==== PROVIDED RECORDS ====

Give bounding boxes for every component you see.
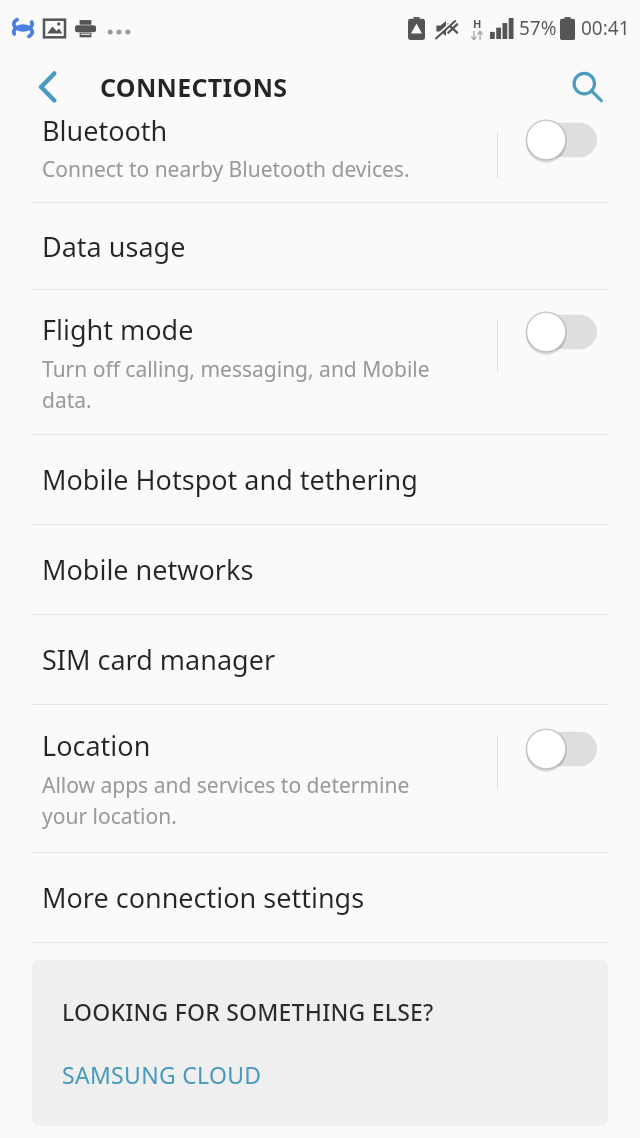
staticText: LOOKING FOR SOMETHING ELSE? <box>62 996 434 1027</box>
staticText: Connect to nearby Bluetooth devices. <box>42 155 410 184</box>
staticText: Turn off calling, messaging, and Mobile … <box>42 355 430 414</box>
staticText: 00:41 <box>581 15 630 41</box>
button[interactable]: SIM card manager <box>0 615 640 704</box>
staticText: H <box>473 16 482 31</box>
button[interactable]: Data usage <box>0 203 640 289</box>
staticText: CONNECTIONS <box>100 70 288 104</box>
button[interactable]: Bluetooth toggle <box>513 112 609 168</box>
button[interactable]: More connection settings <box>0 853 640 942</box>
staticText: Bluetooth <box>42 112 168 149</box>
button[interactable]: Bluetooth <box>0 119 640 202</box>
staticText: Mobile networks <box>42 551 254 588</box>
button[interactable]: Flight mode toggle <box>513 302 609 362</box>
staticText: More connection settings <box>42 879 365 916</box>
button[interactable]: Location <box>0 705 640 852</box>
staticText: SIM card manager <box>42 641 276 678</box>
button[interactable]: SAMSUNG CLOUD <box>62 1059 262 1090</box>
staticText: Allow apps and services to determine you… <box>42 771 410 830</box>
staticText: 57% <box>519 15 557 41</box>
button[interactable]: Flight mode <box>0 290 640 434</box>
button[interactable]: Back <box>22 61 74 113</box>
button[interactable]: Search <box>562 62 612 112</box>
button[interactable]: LOOKING FOR SOMETHING ELSE? <box>32 960 608 1126</box>
staticText: Data usage <box>42 228 186 265</box>
staticText: Mobile Hotspot and tethering <box>42 461 418 498</box>
staticText: Flight mode <box>42 311 194 348</box>
button[interactable]: Mobile networks <box>0 525 640 614</box>
button[interactable]: Mobile Hotspot and tethering <box>0 435 640 524</box>
button[interactable]: Location toggle <box>513 719 609 779</box>
staticText: Location <box>42 727 151 764</box>
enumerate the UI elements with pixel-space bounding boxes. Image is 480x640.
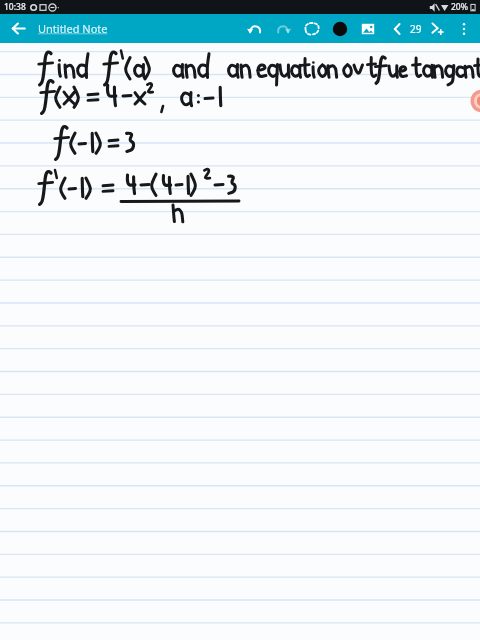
button[interactable]: 29 [410, 14, 422, 43]
button[interactable]: Lasso select [298, 14, 326, 43]
button[interactable]: Back [0, 14, 36, 43]
button[interactable]: Undo [242, 14, 270, 43]
staticText: 29 [410, 22, 422, 36]
button[interactable]: Untitled Note [36, 21, 110, 36]
button[interactable]: Next page [422, 14, 450, 43]
button[interactable]: Previous page [382, 14, 410, 43]
staticText: Untitled Note [38, 21, 108, 36]
button[interactable]: Pen colour [326, 14, 354, 43]
staticText: ·· [55, 2, 60, 13]
button[interactable]: More options [450, 14, 478, 43]
staticText: 10:38 [4, 1, 26, 13]
staticText: 20% [451, 1, 468, 13]
button[interactable]: Redo [270, 14, 298, 43]
button[interactable]: Insert image [354, 14, 382, 43]
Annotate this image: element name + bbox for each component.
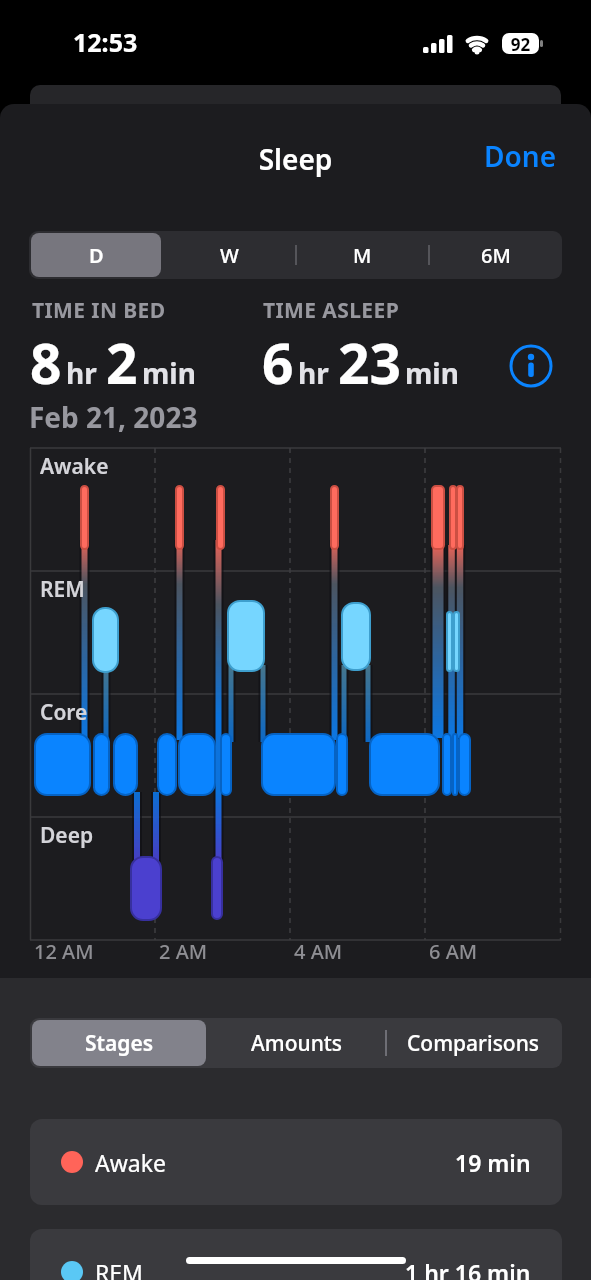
staticText: 12 AM [34, 938, 94, 965]
staticText: 23 [338, 325, 401, 400]
button[interactable]: Comparisons [387, 1020, 560, 1066]
staticText: Deep [40, 821, 94, 850]
staticText: 4 AM [294, 938, 343, 965]
staticText: 2 AM [159, 938, 208, 965]
staticText: 6M [481, 242, 511, 269]
staticText: REM [95, 1257, 143, 1280]
staticText: 6 AM [429, 938, 478, 965]
staticText: Done [484, 137, 557, 175]
button[interactable]: Amounts [210, 1020, 383, 1066]
staticText: Core [40, 698, 88, 727]
staticText: TIME IN BED [32, 296, 166, 325]
button[interactable]: D [31, 233, 161, 277]
staticText: hr [298, 354, 329, 392]
staticText: Amounts [251, 1029, 343, 1058]
staticText: Awake [40, 452, 109, 481]
button[interactable]: Awake [30, 1119, 562, 1205]
staticText: hr [66, 354, 97, 392]
staticText: TIME ASLEEP [263, 296, 400, 325]
staticText: W [220, 242, 239, 269]
staticText: min [405, 354, 459, 392]
staticText: D [89, 242, 104, 269]
staticText: Stages [85, 1029, 154, 1058]
staticText: 6 [262, 325, 294, 400]
button[interactable]: REM [30, 1229, 562, 1280]
staticText: 19 min [455, 1147, 531, 1178]
button[interactable]: Stages [32, 1020, 206, 1066]
staticText: 8 [30, 325, 62, 400]
staticText: M [353, 242, 372, 269]
button[interactable] [509, 344, 553, 388]
staticText: 2 [106, 325, 138, 400]
staticText: Comparisons [407, 1029, 540, 1058]
staticText: 92 [502, 33, 539, 56]
staticText: 12:53 [73, 25, 138, 59]
staticText: REM [40, 575, 85, 604]
staticText: min [142, 354, 196, 392]
staticText: 1 hr 16 min [405, 1257, 531, 1280]
staticText: Awake [95, 1147, 166, 1178]
button[interactable]: Done [470, 130, 570, 182]
staticText: Sleep [0, 140, 591, 178]
button[interactable]: 6M [431, 233, 560, 277]
button[interactable]: M [298, 233, 427, 277]
staticText: Feb 21, 2023 [29, 398, 198, 436]
button[interactable]: W [165, 233, 294, 277]
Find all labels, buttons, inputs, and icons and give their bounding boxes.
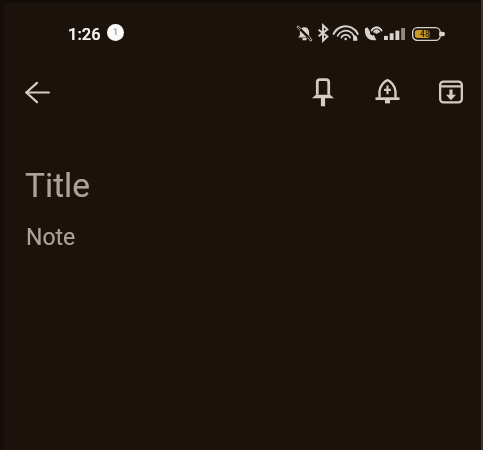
button[interactable]: Title (20, 161, 463, 209)
button[interactable]: Archive (427, 68, 475, 116)
staticText: 1 (113, 27, 119, 38)
staticText: 48 (420, 29, 430, 39)
staticText: 1:26 (68, 25, 101, 44)
staticText: Title (25, 166, 91, 205)
staticText: Note (26, 224, 76, 251)
button[interactable]: Pin note (299, 68, 347, 116)
button[interactable]: Add reminder (363, 68, 411, 116)
button[interactable]: Note (20, 218, 463, 256)
button[interactable]: Navigate up (13, 68, 61, 116)
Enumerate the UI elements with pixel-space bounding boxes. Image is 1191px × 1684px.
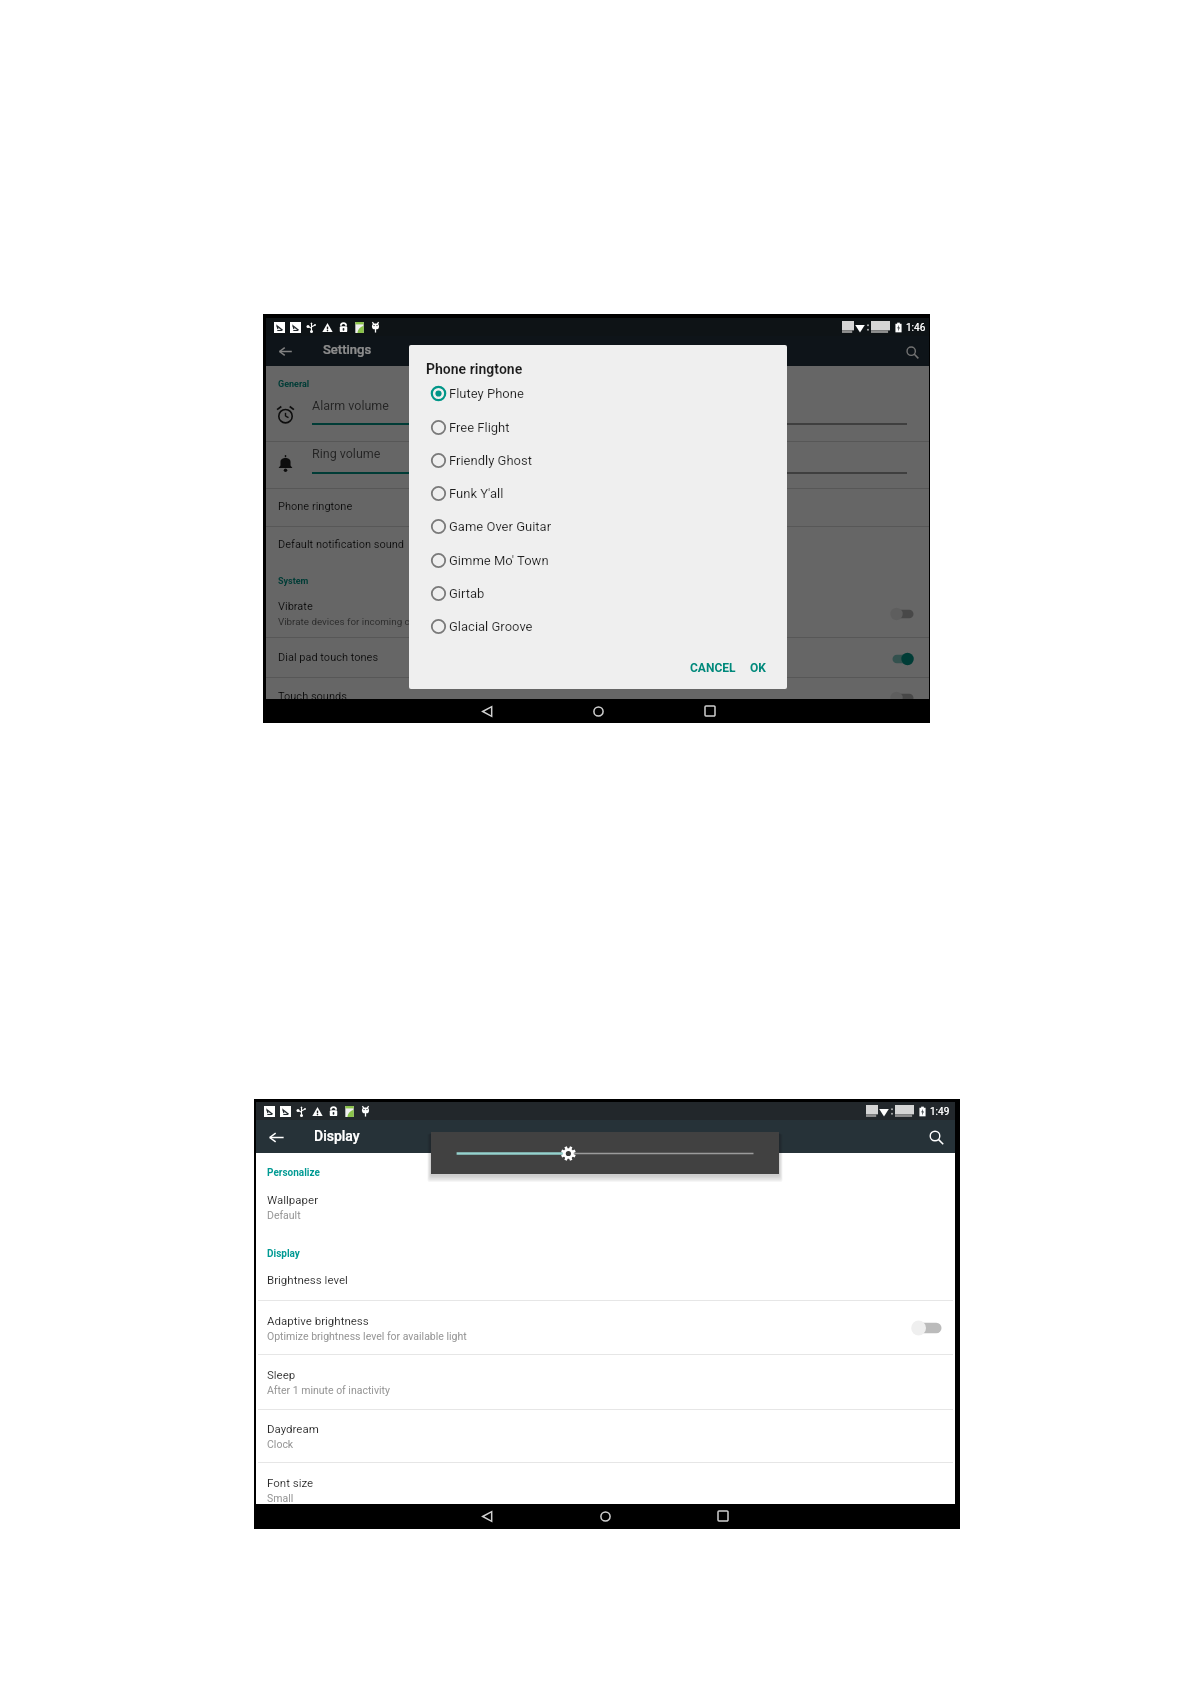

====

→ **WHAT THIS TASK INVOLVES**
Word for word, repeat only the lines from the line containing "Find all labels, buttons, inputs, and" through the end of the data, without any pictures.

→ **YOUR RESPONSE**
Find all labels, buttons, inputs, and icons and give their bounding boxes.
button[interactable]: Title (20, 161, 463, 209)
button[interactable]: Archive (427, 68, 475, 116)
staticText: 1 (113, 27, 119, 38)
staticText: 48 (420, 29, 430, 39)
staticText: 1:26 (68, 25, 101, 44)
staticText: Title (25, 166, 91, 205)
staticText: Note (26, 224, 76, 251)
button[interactable]: Pin note (299, 68, 347, 116)
button[interactable]: Add reminder (363, 68, 411, 116)
button[interactable]: Note (20, 218, 463, 256)
button[interactable]: Navigate up (13, 68, 61, 116)
Enumerate the UI elements with pixel-space bounding boxes. Image is 1191px × 1684px.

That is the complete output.